# Data Visualization in R
## by Diya Das

### The goal
Data visualization, like all visualization, is important because it tells a story. Take a moment to think about what stories you'd like to tell with your data. 

There's an important component of data visualization - deciding what kind of plot is appropriate to make a particular point - that we're not going to talk about today. In fact, today, we're going to make some visualizations that I consider to be pretty bad examples of data visualization, just to show you what is *technically* possible. However, as always, just because you *can* do something, it doesn't mean that you *should* do it. If you're interested in thinking about principles of good visualization, I encourage you to research that topic further.

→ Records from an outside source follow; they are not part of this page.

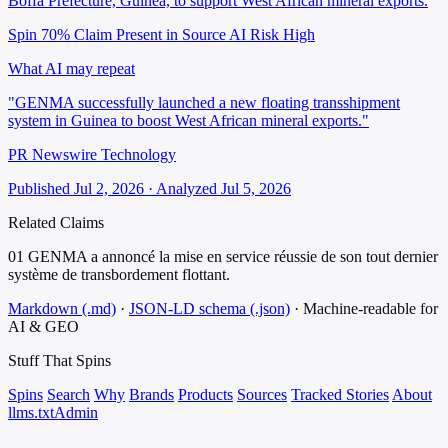
Boffa Prefecture, Guinea, to support West African mineral exports.
Spin 70%
Claim Present in Source
AI Risk High
What AI may repeat
"GENMA successfully launched a new floating transshipment
system in Guinea to boost West African mineral exports."
PR Newswire Technology
Published Jul 2, 2026 · Analyzed Jul 5, 2026
Related Claims
01
GENMA a annoncé la mise en service réussie de son tout dernier
système de transbordement flottant.
Markdown (.md)
·
JSON-LD schema (.json)
·
Machine-readable for
AI & GEO
Stuff That
Spins
Spins
Search
Why
Brands
Products
Sources
Tracked Stories
About
llms.txt
Admin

You could start with Edward Tufte.

I'm going to be giving examples of how to make plots in R, using both base R and the occasional `ggplot` command, as well as a 3D plotting library called `rgl`. (Why? because *why should you not gif your data?* Actually, it's because it's sometimes easier to look at relationships among high-dimensional data in 3D, vs. 2D.)

### The datasets
We are going to be using the data from the R package [`nycflights13`](https://cran.r-project.org/web/packages/nycflights13/nycflights13.pdf). There are five datasets corresponding to flights departing NYC in 2013. We will **load directly into R from the library**, but the repository also includes TSV files we created for the purposes of the Python demo and can also be used to load the data into our R session.

*** If you've never run Jupyter notebooks with R, please run `conda install -c r r-essentials`

In [None]:
options(repos=structure(c(CRAN="http://cran.cnr.berkeley.edu/", 
BioCsoft="http://www.bioconductor.org/packages/release/bioc/")))
ipak <- function(pkg){
     new.pkg <- pkg[!(pkg %in% installed.packages()[, "Package"])]
     if (length(new.pkg))
         install.packages(new.pkg, dependencies = TRUE)
     sapply(pkg, require, character.only = TRUE)
 } #https://gist.github.com/stevenworthington/3178163

pkgs <- c("nycflights13", "ggplot2", "rgl", "NMF", "dplyr","tidyr")
ipak(pkgs)
options(jupyter.plot_mimetypes = 'image/png',repr.plot.width=6, repr.plot.height=3)

In [None]:
#invisible(sapply(pkgs, library, character.only=TRUE )) 
    # if you knew you had installed the packages

## Basic scatterplots
Let's run through an example using the `flights` dataset. This dataset includes...well what does it include? You could read the documentation, but let's take a look first. 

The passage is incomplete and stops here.